Bab 42

5.5K 403 38
                                    

Selamat Membaca








"Karena itu aku menebusnya sekarang, Na. Kali ini aku akan mempertahankan kamu mati-matian. Kehilangan segalanya, dan memulai dari nol lagi, nggak apa-apa. Asal yang di sampingku masih tetap Jenaya, bukan orang lain."

Jena tersenyum sembari membuat roti panggang untuk sarapan pagi ini. Mengingat kembali bagaimana cara Semesta meyakinkannya semalam. Mengingat bagaimana wajah serius lelaki itu kepadanya. Meski segalanya belum terselesaikan, namun mengetahui jika mereka tetap bersama, membuat gadis itu merasa bahagia.

"Pagi, Mbak."

"Pagi," balas Jena kepada Bio yang baru saja pulang dari jogging. "Kamu lari pagi jam berapa, Dek? Jam segini kok udah beres?"

"Setengah 6, nggak bisa tidur, Mbak."

"Dari semalam?"

"Iya," jawab Bio sembari menyengir lebar.

Jena menghela napas mendengarnya, "Ada yang bisa mbak dengar? Atau, kamu perlu saran dari mbak sebagai perempuan?"

Tentu Jena sangat berhati-hati ketika berbicara dengan Bio. Mereka dekat, namun Jena tahu jika Bio bukan tipe lelaki yang akan menceritakan segalanya begitu saja. Cowok yang duduk di semester empat itu berbeda dengan saudaranya yang lain.
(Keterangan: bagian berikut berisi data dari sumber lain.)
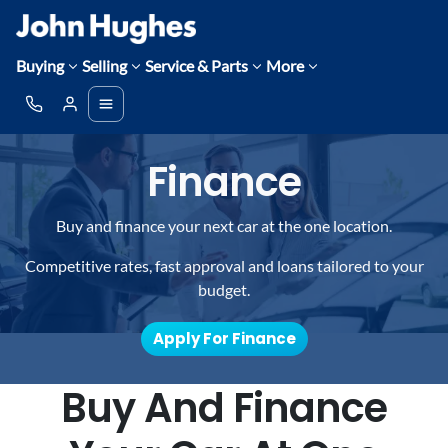
Buying
Selling
Service & Parts
More
Finance
Buy and finance your next car at the one location.
Competitive rates, fast approval and loans tailored to your
budget.
Apply For Finance
Buy And Finance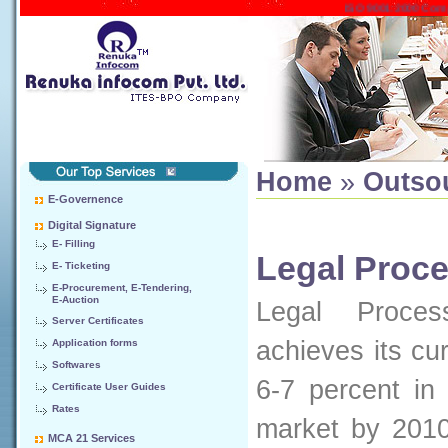
ISO 9001:2000 Company
Home
»
Outso
E-Governence
Digital Signature
E- Filling
Legal Proc
E- Ticketing
E-Procurement, E-Tendering,
E-Auction
Legal Proces
Server Certificates
achieves its cu
Application forms
Softwares
6-7 percent in
Certificate User Guides
Rates
market by 2010
MCA 21 Services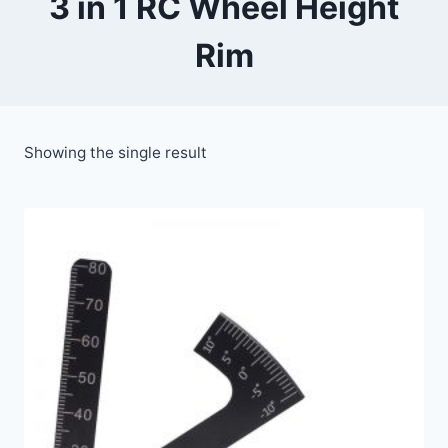
3 in 1 RC Wheel Height
Rim
Showing the single result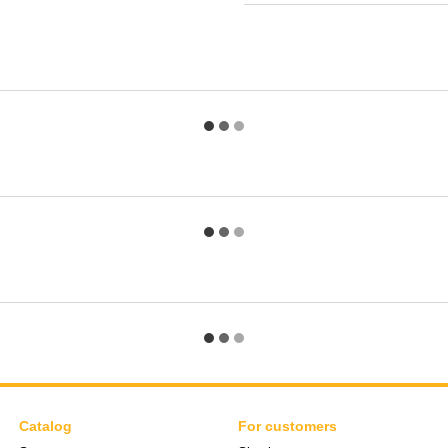
Catalog
For customers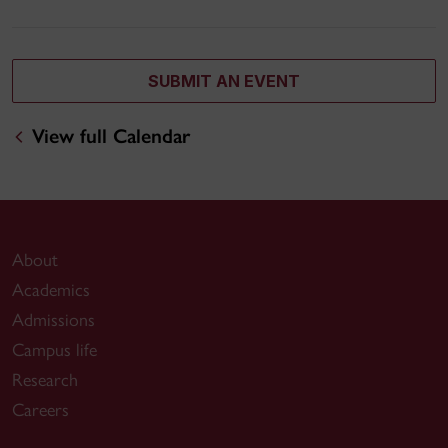
SUBMIT AN EVENT
View full Calendar
About
Academics
Admissions
Campus life
Research
Careers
Jika Semesta sesekali masih memperlihatkan kekesalannya, atau Tiara yang selalu dengan jelas mengungkapkan segalanya. Namun, Bio berbeda. Lelaki itu lebih memilih memendam segalanya sendiri. Menyelesaikan masalahnya sendiri, tanpa melibatkan siapapun.
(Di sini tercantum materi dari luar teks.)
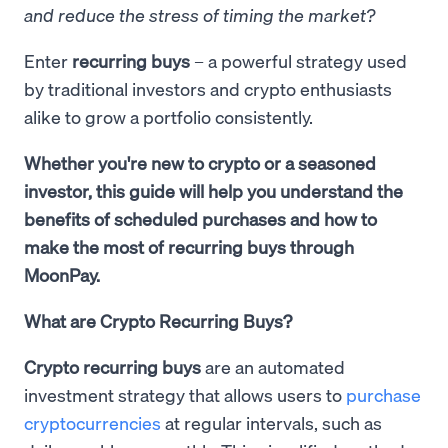
and reduce the stress of timing the market?
Enter
recurring buys
– a powerful strategy used
by traditional investors and crypto enthusiasts
alike to grow a portfolio consistently.
Whether you're new to crypto or a seasoned
investor, this guide will help you understand the
benefits of scheduled purchases and how to
make the most of recurring buys through
MoonPay.
What are Crypto Recurring Buys?
Crypto recurring buys
are an automated
investment strategy that allows users to
purchase
cryptocurrencies
at regular intervals, such as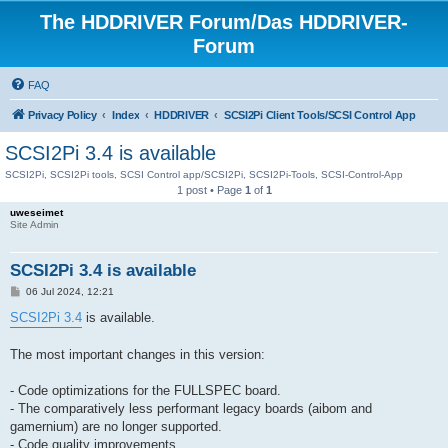
The HDDRIVER Forum/Das HDDRIVER-
Forum
FAQ
Privacy Policy
Index
HDDRIVER
SCSI2Pi Client Tools/SCSI Control App
SCSI2Pi 3.4 is available
SCSI2Pi, SCSI2Pi tools, SCSI Control app/SCSI2Pi, SCSI2Pi-Tools, SCSI-Control-App
1 post • Page
1
of
1
uweseimet
Site Admin
SCSI2Pi 3.4 is available
P
06 Jul 2024, 12:21
o
s
SCSI2Pi 3.4
is available.
t
The most important changes in this version:
- Code optimizations for the FULLSPEC board.
- The comparatively less performant legacy boards (aibom and
gamernium) are no longer supported.
- Code quality improvements.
"Mbak janji kok, nggak akan bilang ke Mas Esta atau Tiara, kalau itu yang kamu khawatirkan," kata Jena ketika melihat Bio yang tampak ragu itu.

"Sebenarnya, di kampus aku lagi—" Bio menghentikan perkataannya begitu melihat Semesta yang berjalan mendekat ke arah mereka. "Nanti aja deh, Mbak," katanya yang membuat Semesta mengerutkan kening, apalagi setelahnya Bio berjalan pergi sembari memberikan sang kakak senyuman penuh arti.
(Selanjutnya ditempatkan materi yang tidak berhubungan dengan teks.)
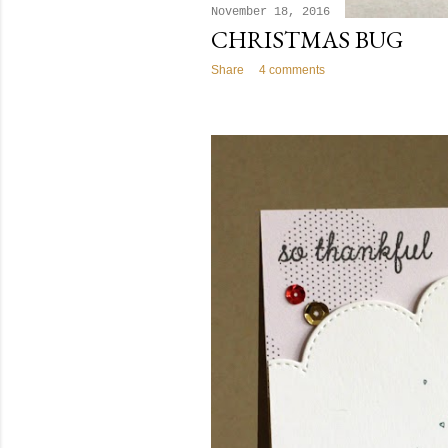
November 18, 2016
CHRISTMAS BUG
Share
4 comments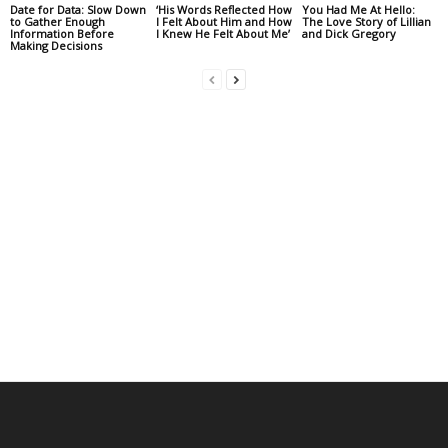
Date for Data: Slow Down
‘His Words Reflected How
You Had Me At Hello:
to Gather Enough
I Felt About Him and How
The Love Story of Lillian
Information Before
I Knew He Felt About Me’
and Dick Gregory
Making Decisions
"Ada apa? Dia bilang apa ke kamu?" tanya Semesta penuh selidik kepada Jena.

"Apa sih, Mas. Kamu nih mau tahu aja," jawab Jena sembari membuka kulkas dan mengeluarkan buah-buahan dari sana.

Semesta diam, bergantian menatap Jena dan Bio yang tengah berjalan menaiki tangga itu dengan ekspresi resah. Adiknya itu ... tidak sedang bersaing dengannya secara diam-diam untuk mendapatkan Jena, kan?

*

"Kita ngapain sih, Mas?" gerutu Tiara yang tengah bersembunyi di balik pintu yang menjadi penghubung menuju kolam renang itu.

"Katanya mau Mbak Jena jadi sama mas, gini doang nggak mau?" tanya Semesta kesal.

"Aku memang mau Mbak Jena bisa sama Mas Esta lagi. Tapi, ini kita ngintip Mas Bio sama Mbak Jena yang lagi ngobrol buat apa?" Tiara menatap kakak pertamanya itu dengan bingung. "Kenapa nggak langsung kita samperin aja ke sana?"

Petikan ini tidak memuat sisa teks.